Did you know you can set up search regions for searches? Rather than doing a search of all Doxpop counties or several searches for individual counties, you can simply set up a region with all the counties you want to search, select that region when you do your search and get results for just those counties you need.
Did you know that when you are looking at a docket the underlined Court name is a hyperlink? This takes you to a page that provides additional search boxes, update information, and a link to that County’s website.
Did you know that Doxpop has a Property Watch for about 38 Indiana counties which can allow you to get alerts if a mortgage or deed is filed under your name relating to a specific property? For the other Doxpop recorder counties, you can use the saved search and alert feature as a fraud alert.
These are just a few of my favorites.
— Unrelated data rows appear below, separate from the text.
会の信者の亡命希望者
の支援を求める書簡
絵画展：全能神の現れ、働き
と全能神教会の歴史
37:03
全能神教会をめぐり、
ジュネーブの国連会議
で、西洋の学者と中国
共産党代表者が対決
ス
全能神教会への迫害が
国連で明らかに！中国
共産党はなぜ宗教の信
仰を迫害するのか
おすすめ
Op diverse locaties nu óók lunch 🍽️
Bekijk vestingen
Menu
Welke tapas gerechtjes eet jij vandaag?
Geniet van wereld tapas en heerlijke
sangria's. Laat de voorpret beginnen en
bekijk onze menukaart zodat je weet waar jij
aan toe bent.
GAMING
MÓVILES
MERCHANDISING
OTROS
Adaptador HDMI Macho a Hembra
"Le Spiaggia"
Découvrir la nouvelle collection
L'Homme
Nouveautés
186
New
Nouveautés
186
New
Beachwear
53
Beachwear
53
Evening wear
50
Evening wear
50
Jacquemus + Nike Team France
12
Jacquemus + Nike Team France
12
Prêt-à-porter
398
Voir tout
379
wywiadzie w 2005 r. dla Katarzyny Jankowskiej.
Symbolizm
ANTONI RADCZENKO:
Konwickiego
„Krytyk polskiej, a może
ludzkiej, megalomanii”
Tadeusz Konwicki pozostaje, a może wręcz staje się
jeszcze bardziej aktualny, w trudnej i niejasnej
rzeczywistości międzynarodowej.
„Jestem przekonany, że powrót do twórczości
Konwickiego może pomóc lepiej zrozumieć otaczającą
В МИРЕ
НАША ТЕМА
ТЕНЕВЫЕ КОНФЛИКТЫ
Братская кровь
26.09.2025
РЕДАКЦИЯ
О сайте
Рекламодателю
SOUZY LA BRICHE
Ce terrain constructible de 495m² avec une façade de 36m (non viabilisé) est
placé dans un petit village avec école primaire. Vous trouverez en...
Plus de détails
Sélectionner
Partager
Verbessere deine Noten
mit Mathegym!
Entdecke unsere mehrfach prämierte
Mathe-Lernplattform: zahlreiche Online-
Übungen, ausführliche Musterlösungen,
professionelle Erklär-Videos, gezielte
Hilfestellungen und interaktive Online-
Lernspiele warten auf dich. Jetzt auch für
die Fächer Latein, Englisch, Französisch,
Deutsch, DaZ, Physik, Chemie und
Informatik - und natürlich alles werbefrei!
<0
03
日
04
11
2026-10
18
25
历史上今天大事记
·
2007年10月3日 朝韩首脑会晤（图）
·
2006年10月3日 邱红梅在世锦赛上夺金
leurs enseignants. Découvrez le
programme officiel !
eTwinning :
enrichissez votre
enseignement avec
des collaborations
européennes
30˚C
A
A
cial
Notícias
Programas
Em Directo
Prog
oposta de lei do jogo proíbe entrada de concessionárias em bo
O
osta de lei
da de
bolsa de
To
Doxpop is definitely more than court dockets and e-filing, and well worth the time to discover more of its hidden gems.
Nick Fankhauser of Doxpop has graciously agreed to provide us with tips for future issues of The Precedent. Doxpop will be providing more detailed information on some of the tips in this article as well as tips not mentioned. Be on the lookout for those tips to discover some of the other tools Doxpop offers.